Task statement: The answer is every line of the records that holds the word "Taki", copied in full.

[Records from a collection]
..........

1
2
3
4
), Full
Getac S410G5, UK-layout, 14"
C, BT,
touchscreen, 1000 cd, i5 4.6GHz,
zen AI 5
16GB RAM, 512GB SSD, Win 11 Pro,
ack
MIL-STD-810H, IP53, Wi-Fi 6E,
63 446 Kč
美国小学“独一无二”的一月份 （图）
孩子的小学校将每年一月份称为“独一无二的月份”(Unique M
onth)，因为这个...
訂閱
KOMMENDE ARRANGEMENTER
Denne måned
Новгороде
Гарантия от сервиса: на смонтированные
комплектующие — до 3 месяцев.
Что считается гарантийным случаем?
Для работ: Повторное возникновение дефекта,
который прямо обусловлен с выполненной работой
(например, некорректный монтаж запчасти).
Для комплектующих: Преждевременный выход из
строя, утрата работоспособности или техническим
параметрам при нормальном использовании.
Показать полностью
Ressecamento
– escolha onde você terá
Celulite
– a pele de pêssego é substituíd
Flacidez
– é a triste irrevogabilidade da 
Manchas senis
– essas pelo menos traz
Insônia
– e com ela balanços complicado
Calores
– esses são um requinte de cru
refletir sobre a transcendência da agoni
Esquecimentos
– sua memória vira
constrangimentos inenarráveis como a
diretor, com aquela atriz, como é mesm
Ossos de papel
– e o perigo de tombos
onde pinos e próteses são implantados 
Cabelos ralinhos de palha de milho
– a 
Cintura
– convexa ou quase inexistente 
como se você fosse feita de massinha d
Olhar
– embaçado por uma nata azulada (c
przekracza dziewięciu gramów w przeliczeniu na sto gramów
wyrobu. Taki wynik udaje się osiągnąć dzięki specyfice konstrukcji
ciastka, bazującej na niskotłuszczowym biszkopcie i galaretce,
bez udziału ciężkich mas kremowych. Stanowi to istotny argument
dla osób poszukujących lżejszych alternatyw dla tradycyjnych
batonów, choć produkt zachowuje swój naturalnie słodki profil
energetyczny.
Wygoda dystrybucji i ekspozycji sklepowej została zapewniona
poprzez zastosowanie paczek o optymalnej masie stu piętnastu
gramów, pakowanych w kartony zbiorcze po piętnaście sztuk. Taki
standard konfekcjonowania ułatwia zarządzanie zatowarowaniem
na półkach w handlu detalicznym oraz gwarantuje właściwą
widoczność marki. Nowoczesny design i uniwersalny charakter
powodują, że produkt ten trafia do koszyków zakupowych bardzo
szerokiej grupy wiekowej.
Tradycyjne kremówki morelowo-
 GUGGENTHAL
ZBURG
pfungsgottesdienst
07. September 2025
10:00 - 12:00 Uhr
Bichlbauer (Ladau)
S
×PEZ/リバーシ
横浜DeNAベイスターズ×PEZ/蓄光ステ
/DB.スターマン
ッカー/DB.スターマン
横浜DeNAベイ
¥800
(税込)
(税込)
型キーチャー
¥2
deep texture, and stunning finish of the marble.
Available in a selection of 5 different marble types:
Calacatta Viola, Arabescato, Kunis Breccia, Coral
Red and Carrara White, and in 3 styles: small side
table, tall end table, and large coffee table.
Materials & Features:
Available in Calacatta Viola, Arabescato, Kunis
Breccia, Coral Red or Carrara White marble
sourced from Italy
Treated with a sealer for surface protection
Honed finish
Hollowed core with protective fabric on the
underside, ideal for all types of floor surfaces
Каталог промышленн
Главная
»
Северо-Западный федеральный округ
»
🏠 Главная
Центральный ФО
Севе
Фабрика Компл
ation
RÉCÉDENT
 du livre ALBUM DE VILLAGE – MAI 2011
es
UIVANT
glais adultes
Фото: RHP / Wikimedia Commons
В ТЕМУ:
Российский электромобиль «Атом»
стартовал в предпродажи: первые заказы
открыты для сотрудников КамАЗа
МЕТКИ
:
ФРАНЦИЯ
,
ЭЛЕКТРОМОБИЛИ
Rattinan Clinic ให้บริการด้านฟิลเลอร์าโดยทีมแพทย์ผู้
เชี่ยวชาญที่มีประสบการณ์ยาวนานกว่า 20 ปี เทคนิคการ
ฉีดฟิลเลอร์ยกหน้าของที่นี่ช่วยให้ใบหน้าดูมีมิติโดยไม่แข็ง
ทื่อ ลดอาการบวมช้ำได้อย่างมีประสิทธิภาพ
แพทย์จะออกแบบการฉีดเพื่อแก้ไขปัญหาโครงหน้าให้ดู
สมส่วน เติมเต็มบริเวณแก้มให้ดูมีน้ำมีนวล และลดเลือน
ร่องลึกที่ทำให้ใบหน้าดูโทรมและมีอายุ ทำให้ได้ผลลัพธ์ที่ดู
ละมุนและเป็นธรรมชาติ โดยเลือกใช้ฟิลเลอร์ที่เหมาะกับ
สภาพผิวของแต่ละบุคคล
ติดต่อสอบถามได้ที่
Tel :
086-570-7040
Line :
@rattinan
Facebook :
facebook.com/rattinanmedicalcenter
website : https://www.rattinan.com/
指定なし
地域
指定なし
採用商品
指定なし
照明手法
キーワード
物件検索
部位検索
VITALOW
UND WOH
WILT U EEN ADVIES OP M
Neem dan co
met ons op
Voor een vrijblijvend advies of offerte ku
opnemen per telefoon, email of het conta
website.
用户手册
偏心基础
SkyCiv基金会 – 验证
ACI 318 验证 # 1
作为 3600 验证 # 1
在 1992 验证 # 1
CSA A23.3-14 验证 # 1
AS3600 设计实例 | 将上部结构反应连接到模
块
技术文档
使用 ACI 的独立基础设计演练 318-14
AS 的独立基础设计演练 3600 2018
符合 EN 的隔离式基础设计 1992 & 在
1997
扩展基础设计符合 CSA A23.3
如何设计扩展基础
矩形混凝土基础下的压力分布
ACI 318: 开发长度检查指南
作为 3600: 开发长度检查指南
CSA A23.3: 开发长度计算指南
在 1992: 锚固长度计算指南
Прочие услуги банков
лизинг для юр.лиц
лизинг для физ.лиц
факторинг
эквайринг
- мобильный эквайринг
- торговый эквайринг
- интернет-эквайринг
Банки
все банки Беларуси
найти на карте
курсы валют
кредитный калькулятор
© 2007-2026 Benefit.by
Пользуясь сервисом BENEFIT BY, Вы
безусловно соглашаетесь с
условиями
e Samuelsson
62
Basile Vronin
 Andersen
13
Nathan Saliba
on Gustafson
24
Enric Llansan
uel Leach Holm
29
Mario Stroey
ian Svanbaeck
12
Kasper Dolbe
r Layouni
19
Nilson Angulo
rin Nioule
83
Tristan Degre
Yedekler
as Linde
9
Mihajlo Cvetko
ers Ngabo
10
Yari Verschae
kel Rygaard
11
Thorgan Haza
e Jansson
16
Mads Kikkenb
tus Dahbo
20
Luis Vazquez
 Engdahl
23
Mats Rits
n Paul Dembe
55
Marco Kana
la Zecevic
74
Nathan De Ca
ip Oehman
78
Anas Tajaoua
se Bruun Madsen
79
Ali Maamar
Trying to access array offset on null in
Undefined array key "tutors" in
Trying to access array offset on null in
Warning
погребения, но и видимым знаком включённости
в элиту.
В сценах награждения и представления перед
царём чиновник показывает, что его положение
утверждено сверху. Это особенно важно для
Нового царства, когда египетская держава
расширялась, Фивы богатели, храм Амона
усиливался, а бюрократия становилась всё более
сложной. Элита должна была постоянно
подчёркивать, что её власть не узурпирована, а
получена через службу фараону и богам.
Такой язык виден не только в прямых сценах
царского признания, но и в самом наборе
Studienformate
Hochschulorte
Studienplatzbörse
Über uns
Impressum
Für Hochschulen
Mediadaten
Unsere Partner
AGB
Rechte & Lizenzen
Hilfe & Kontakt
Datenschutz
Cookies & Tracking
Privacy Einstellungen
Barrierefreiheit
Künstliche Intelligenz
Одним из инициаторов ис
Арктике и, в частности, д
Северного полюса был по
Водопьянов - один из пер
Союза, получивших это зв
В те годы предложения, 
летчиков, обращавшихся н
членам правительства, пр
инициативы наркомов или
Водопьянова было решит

..........

Solution:
wyrobu. Taki wynik udaje się osiągnąć dzięki specyfice konstrukcji
gramów, pakowanych w kartony zbiorcze po piętnaście sztuk. Taki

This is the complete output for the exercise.